- Interactive map of Sea Life Michigan Aquarium
- 42°42′13″N 83°17′47″W﻿ / ﻿42.70361°N 83.29639°W
- Location: Auburn Hills, Michigan
- Owner: Merlin Entertainments
- Website: www.visitsealife.com/michigan

= Sea Life Michigan =

Sea Life Michigan Aquarium is the state's largest aquarium with over 250 species and 2,000 creatures including sharks, rays, and green sea turtles. Exhibits include freshwater lakes, coral reef, shipwreck, an interactive touch pool and a 180 degree underwater ocean tunnel. Sea Life Michigan is located at Great Lakes Crossing Outlets in Auburn Hills, Michigan, and is owned and operated by Merlin Entertainments.

==Main species==
The main species are:
- Blacktip reef shark
- Green sea turtle
- Nurse shark
- Seahorse
- Cownose ray
- Jellyfish
- Clownfish
- Green moray eel

==Conservation==

Sea Life Michigan is involved with a number of conservation activities. These include:

===Protecting local lake sturgeon===
Sea Life Michigan raises lake sturgeon and re-introduces them to local habitats when they have reached maturity in efforts to re-populate local lakes and rivers.

===Seahorse breeding===
Sea Life Michigan actively breeds potbelly seahorses in order to reduce the stress on wild populations. In the event the species becomes critically endangered, Sea Life will be able to assist in re-populating the wild.

===Re-homing===
Sea Life Michigan re-homed two juvenile green sea turtles named Benson and Carr. Both were struck by boats and suffered irreparable damage to their shells and spines.

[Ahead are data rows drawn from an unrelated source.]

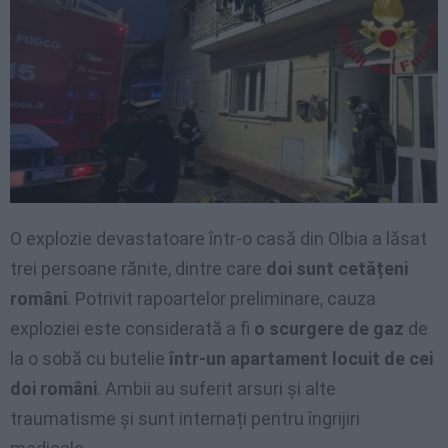
O explozie devastatoare într-o casă din Olbia a lăsat
trei persoane rănite, dintre care
doi sunt cetățeni
români
. Potrivit rapoartelor preliminare, cauza
exploziei este considerată a fi
o scurgere de gaz
de
la o sobă cu butelie
într-un apartament locuit de cei
doi români
. Ambii au suferit arsuri și alte
traumatisme și sunt internați pentru îngrijiri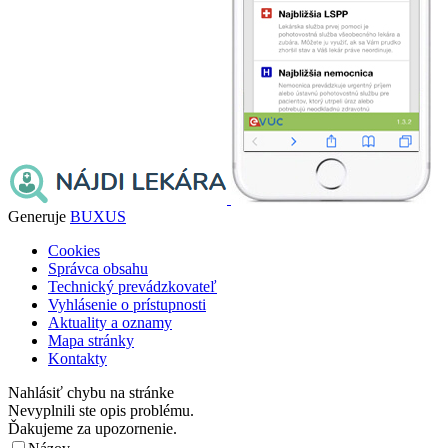
Generuje
BUXUS
Cookies
Správca obsahu
Technický prevádzkovateľ
Vyhlásenie o prístupnosti
Aktuality a oznamy
Mapa stránky
Kontakty
Nahlásiť chybu na stránke
Nevyplnili ste opis problému.
Ďakujeme za upozornenie.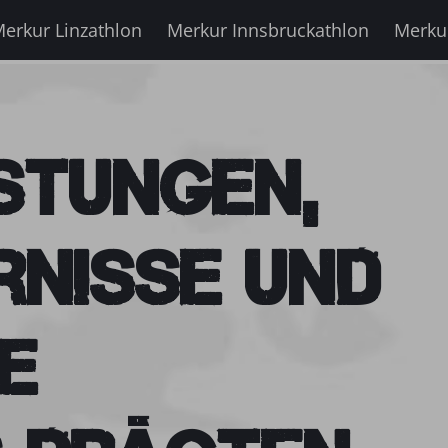
erkur Linzathlon
Merkur Innsbruckathlon
Merku
stungen,
rnisse und
e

They both now live in Sea Life's ocean tank which features a 180 degree underwater ocean tunnel.

===Watershed clean-ups===
Sea Life Michigan participates in and promotes watershed clean-ups of local rivers, streams and lakes with partners including the Clinton River Watershed Council, Friends of the Detroit River and Save Lake St. Clair.

===Protection of turtles===
A fundraising campaign run by Sea Life has enabled a new Sea Turtle Rescue and Wildlife Information Center to be built on the Greek island of Zakynthos to treat turtles which have been injured in collisions with boats or entanglement in fishing gear.